◆ Work to complete
From the data underneath, reproduce exactly the stretch that begins at the line with "39,2% Penduduk di Maluku" and ends after the line with "Statistik NPL Bank Umum".

◆ Input for this task
○ ○ ○ ○
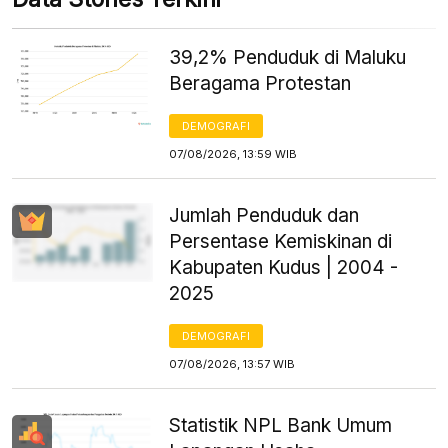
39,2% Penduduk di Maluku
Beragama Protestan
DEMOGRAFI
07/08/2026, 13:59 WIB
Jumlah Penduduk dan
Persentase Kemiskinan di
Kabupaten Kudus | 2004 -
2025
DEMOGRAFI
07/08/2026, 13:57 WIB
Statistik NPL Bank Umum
○ ○ ○ ○
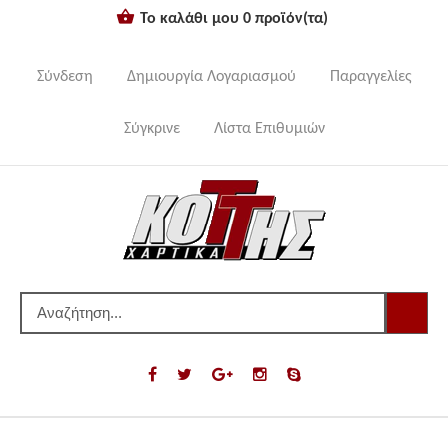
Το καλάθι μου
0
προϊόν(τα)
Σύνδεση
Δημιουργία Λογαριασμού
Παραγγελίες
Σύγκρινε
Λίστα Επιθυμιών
○ ○ ○ ○
◆ Solution
39,2% Penduduk di Maluku
Beragama Protestan
DEMOGRAFI
07/08/2026, 13:59 WIB
Jumlah Penduduk dan
Persentase Kemiskinan di
Kabupaten Kudus | 2004 -
2025
DEMOGRAFI
07/08/2026, 13:57 WIB
Statistik NPL Bank Umum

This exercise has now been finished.